JAMA Intern Med Jan 2014 Vol 174
Deathbed Shock (pg. 88): At present, more than 100,00 ICDs are fitted to American patients every year. You can read about dying with one in situ in a commentary from JAMA Intern Med.
Interpreting Treatment Effects From Clinical Trials in the Context of Real-World Risk Information: When you start somebody on medication for “hypertension,” do you calculate their overall cardiovascular risk and explain the benefit of treatment in absolute terms such as a number-needed-to treat? Of course not, because even if you wanted to, you wouldn’t be able to find a suitable tool and you might lose QOF points. That’s how good we are at being patient-centred doctors. And if that’s awful, turn to the domain of “chronic kidney disease,” as Ken Covinsky and colleagues do in this analysis. Even if you can extrapolate accurately from the clinical trials to the elderly patient in front of you (which, by the way, you can’t), you would find NNTs in excess of 100 for any treatment you might give them in order to prevent end-stage renal failure, unless they are on the brink of it already. This is where tunnel-vision interpretations of “evidence-based” medicine have got us.
Lancet 1 Feb 2014 Vol 383
DUTCH PEERS (pg. 413): Strictly for Stent War enthusiasts and pharma-watchers only: “Third generation zotarolimus eluting and everolimus eluting stents in all comer patients requiring a percutaneous coronary intervention (DUTCH PEERS): a randomised, single blind, multicentre, non inferiority trial.” “Both stents were similarly efficacious and safe, and provided excellent clinical outcomes, especially in view of the large number of patients who presented with acute myocardial infarctions.” It’s beyond parody. Is this an academic paper or an advertisement? Do I need to tell you that his trial was sponsored by the makers of the two stents?

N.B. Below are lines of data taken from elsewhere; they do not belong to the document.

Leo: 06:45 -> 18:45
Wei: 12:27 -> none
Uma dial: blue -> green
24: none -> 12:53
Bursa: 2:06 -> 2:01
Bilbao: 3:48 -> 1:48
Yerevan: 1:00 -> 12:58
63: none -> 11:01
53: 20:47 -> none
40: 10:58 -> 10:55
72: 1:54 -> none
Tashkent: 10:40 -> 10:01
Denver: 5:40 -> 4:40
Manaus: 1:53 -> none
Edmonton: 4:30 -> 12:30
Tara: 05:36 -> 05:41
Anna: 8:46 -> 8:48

Association Between Change in Daily Ambulatory Activity and CV Events in People with Impaired Glucose Tolerance: Wanted: a pharma-sponsored trial that doesn’t push a pharmaceutical intervention. Found: an analysis of NAVIGATOR that dwells on the dose related benefits of daily activity in individuals at high cardiovascular risk. Thank you, Novartis. See, I can be nice to a drug company.

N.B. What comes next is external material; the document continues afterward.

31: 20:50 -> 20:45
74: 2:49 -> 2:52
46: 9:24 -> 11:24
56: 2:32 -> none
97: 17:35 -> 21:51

Acute MI: A Comparison of Short-Term Survival in National Outcome Registries in Sweden and the U.K.: “We used data from national registries on consecutive patients registered between 2004 and 2010 in all hospitals providing care for acute coronary syndrome in Sweden and the UK. The primary outcome was all cause mortality 30 days after admission.” I really wouldn’t have predicted the result of this comparison: 30-day mortality was 7•6% (95% CI 7•4—7•7) in Sweden and 10•5% (10•4—10•6) in the UK. One factor driving this may be the finding that “in Sweden, compared with the UK, there was earlier and more extensive uptake of primary percutaneous coronary intervention (59% vs 22%) and more frequent use of β blockers at discharge (89% vs 78%).” If a country with such a scattered population as Sweden can achieve such a good rate of primary PCI, what excuse do we have in the UK?